- Born: 28 May 1887 La Villa de los Santos, Panama
- Died: 11 November 1977

= Ana Maria Moreno Del Castillo =

Panamanian Catholic laywoman

Ana Maria Moreno Del Castillo (28 May 1887 – 11 November 1977) was a Panamanian Catholic laywoman whose beatification process commenced in 2017 in the Diocese of Chitré.

== Life ==
Ana Maria Moreno Del Castillo was born in 1887 in La Villa de los Santos, a small village in Panama. She was the fourth out of eight siblings, and grew up in a religious household. She was educated by the Sisters of Charity of St. Vincent de Paul.

She was a catechist for hundreds of children from the entire parish of Los Santos for over 60 years, a teacher without salary. With her father, she refounded the San Juan de Dios hospital, and the Regional Hospital of Azuero bears her name, now called the Anita Moreno Regional Hospital. Together with the Christian Brothers of La Salle (1905-1922) with evenings and theaters, she rebuilt the tower of the church of San Atanasio, which collapsed due to an earthquake in October 1913, the new rectory in the 1930s, and the renovations of the church in 1946.
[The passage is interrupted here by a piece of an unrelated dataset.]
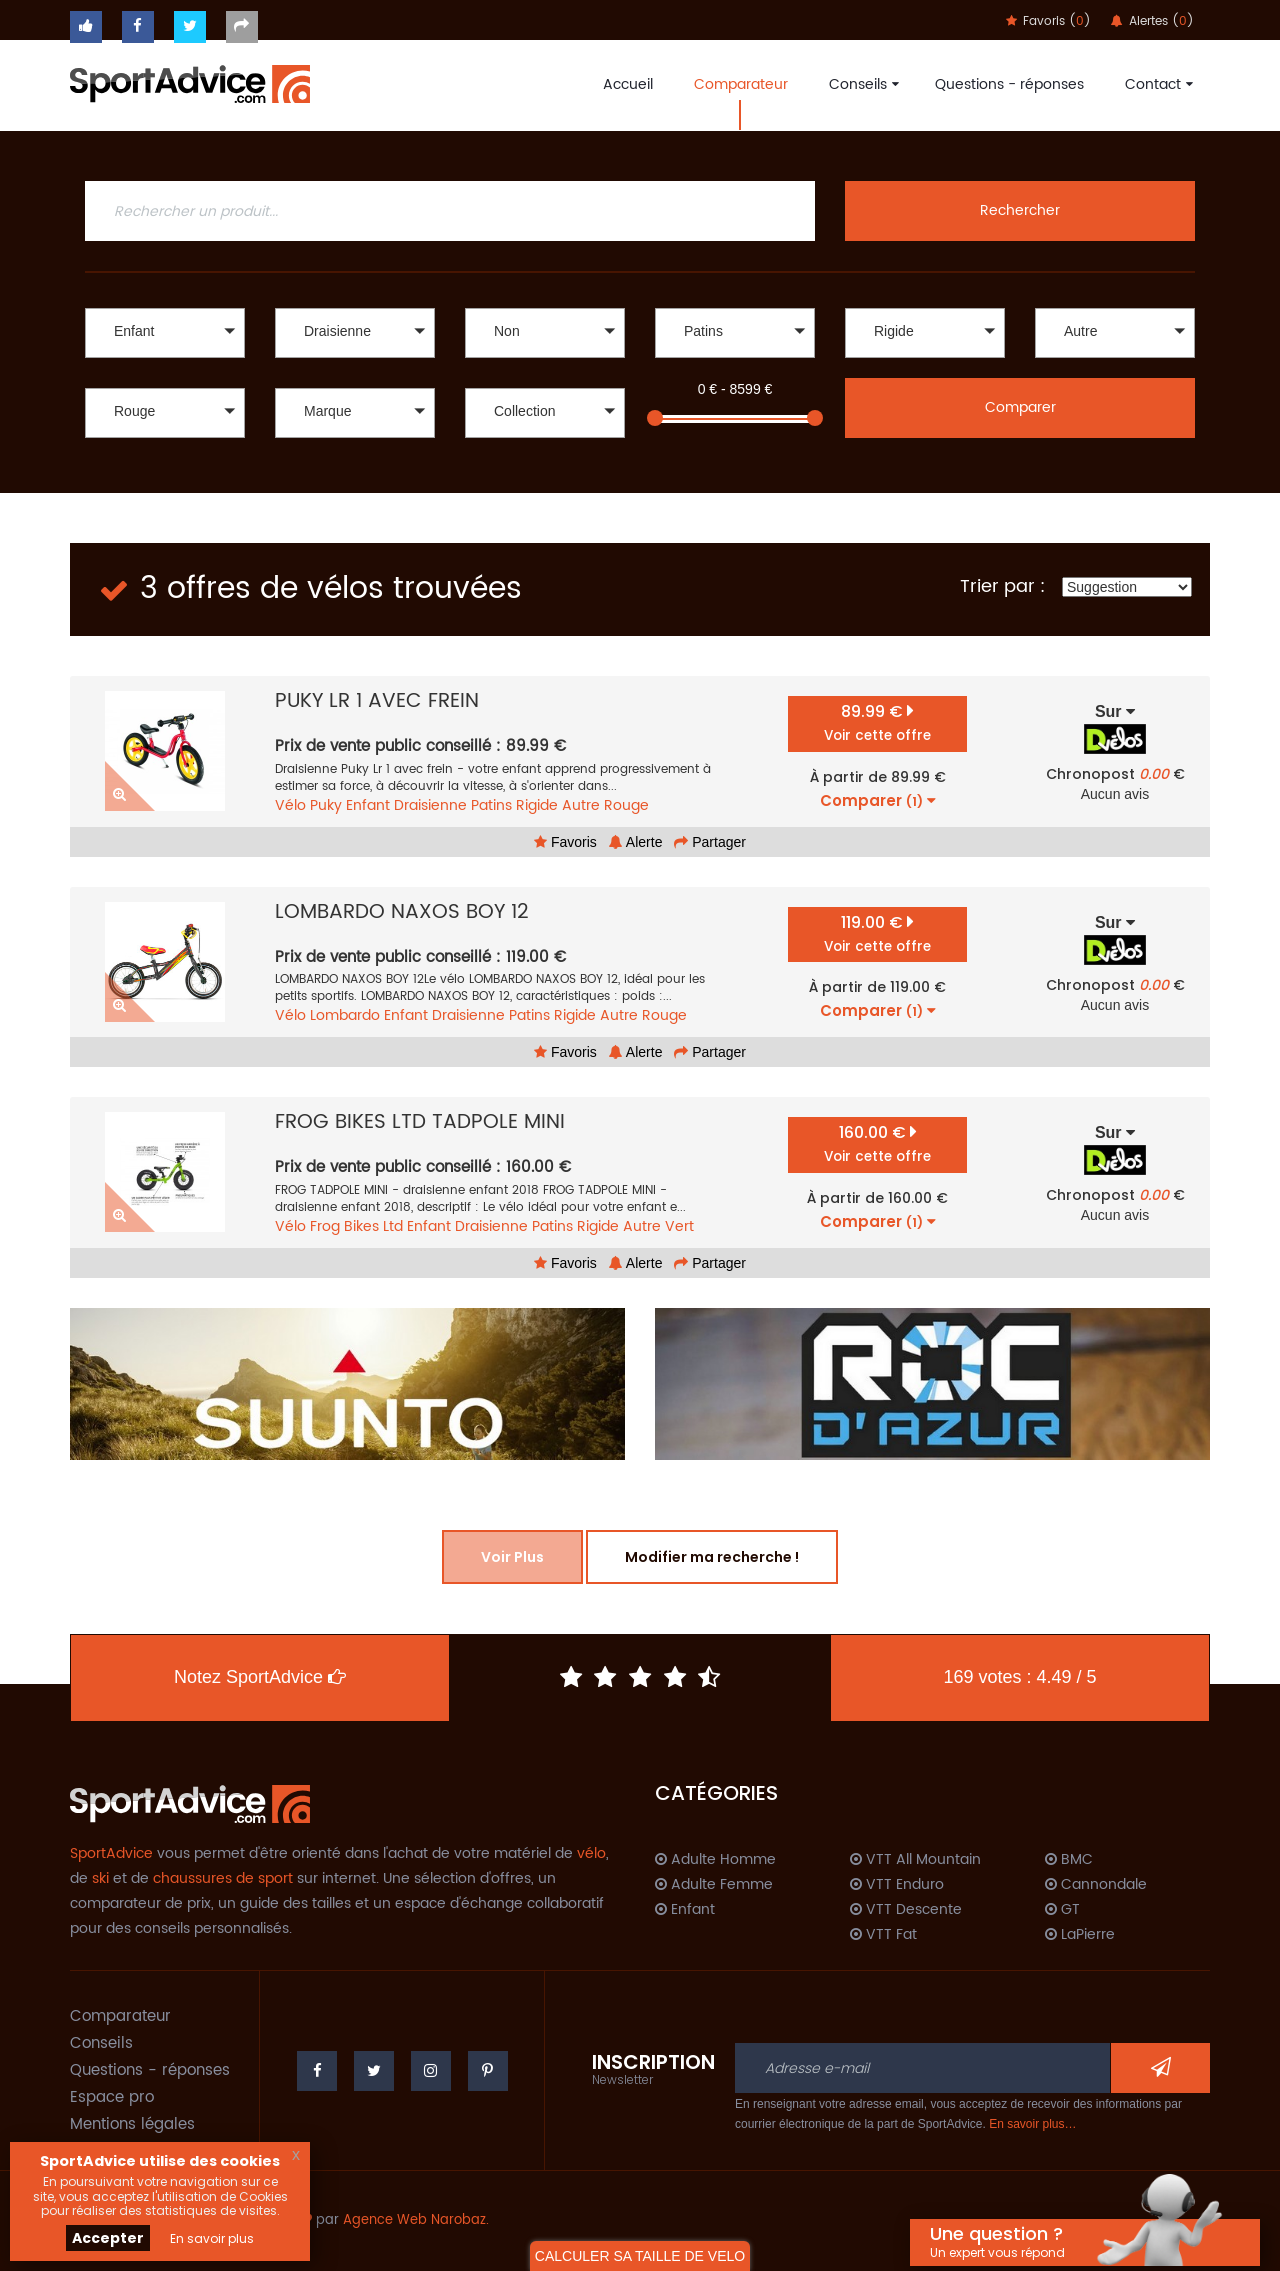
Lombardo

Among her virtues, her simplicity, vocation, and devotion to the Virgin Mary stand out, as well as her dedication to the poor and the sick. She presided over the Lay Association of the Sacred Heart of Jesus, the Daughters of the Immaculate Mary, the Parish Catholic Action, and was president of the pro-seminary works for the training of new priests in the Province of Los Santos.

She was well known for her work, receiving the Cross Pro Ecclesia et Pontifice as well as inducted into the Vasco Núñez de Balboa Order.

== Beatification process ==
Ana Maria Moreno died on 11 November 1977 with a reputation for holiness. On 28 May 1993 hundreds of faithful requested the Bishop of Chitré, José María Carrizo Villarreal, to open the beatification process. Investigations eventually started, probably due to the political and economic situation of the country, eventually in February 2018 and commenced in November 2020. The postulator of the cause is Pedro Moreno Mina OSA.